In this blog, Geoffrey Boulton and Moumita Koley argue that establishing fair and transparent. Standards in science publishing is vital for maintaining. The integrity and credibility of scientific research, which significantly impacts global society.

Divergence of vision and reality

The vision of the International Science Council is of “science as a global public good.” Which implies that the results of scientific inquiry should be freely .Available to all who might wish to scrutinize or use them. Sufficient resource is currently available from public funders. To make this a reality (EUA Big Deal Survey Report, 2018); but the reality is otherwise. There are two reasons for this. Firstly, although many scientific journals and papers maintain high standards. Too many lack proper editorial oversight, many lack rigour and integrity. Some engage in fraudulent practices.

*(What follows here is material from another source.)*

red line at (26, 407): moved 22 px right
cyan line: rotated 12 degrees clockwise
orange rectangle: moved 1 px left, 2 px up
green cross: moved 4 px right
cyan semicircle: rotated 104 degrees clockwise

Reasons for excessive pricing

Two processes drive up prices. Firstly, most authors do not pay for publication (which is mostly born by science funders). A “moral hazard” in economics terms which avoids the normal customer control of prices. Secondly, science publishing has evolved from a state, half a century ago. When getting into print was the major obstacle, to a current state. When almost any article can find a publisher. The major current challenge is to be read. So-called “high impact journals” offer such access. But at a high price. To rely on such a process when sorting algorithms could readily generate source-agnostic.Lists of relevant papers and agreed minimum standards could exert quality control reflects a dramatic. Lack of system governance from whatsapp data the scientific. Community and a silent acceptance of the actions of commercial publishers.

WhatsApp Data

Impacts of assessment and ranking

There are two key drivers of individual 8 must-have wix plugins to optimize your blog and institutional behaviour that incentivize high price and lack of accountability for standards. Firstly, the value placed on bibliometric indices in evaluating performance and determining career advancement for researchers incentivizes a “publish or perish” culture that creates “overpublishing”. Secondly, the cumulative total and disciplinary distribution of bibliometric indices has come to be of importance to universities as institutions line data in creating university rankings. These utilize bibliometrics and other indices to generate ordinal lists of university excellence and have persuaded many governments to target funding with the express purpose of enhancing the ranking of selected universities.

A key part of such

Processes is to incentivize publication by academics to increase a university’s total bibliometric score. It has often been pointed out that these processes are statistically deeply flawed (Boulton, 2010; O’Neill, 2012). In order to compile a ranking, it is necessary to make so many arbitrary choices between equally plausible alternatives that the result becomes meaningless (Brink, 2023). Errors cannot be estimated, with the consequence that we do not know if rank 50 is different from rank 100. Apart from its methodological errors, ranking purports to capture something that there is no reason to believe exists, a one-dimensional ordering in terms of quality of all the universities in the world.

It is extraordinary

That universities have been prepared to accept the judgement of commercial bodies about what constitutes a “good university” and that they have adapted to what these same organizations claim to be key indicators. This extraordinary choice has narrowed the perspectives of universities so that they converge towards a single commercially-defined model, rather than exploiting the diversity that different cultural, social and economic settings need and deserve. It contributes to many perverse behaviours.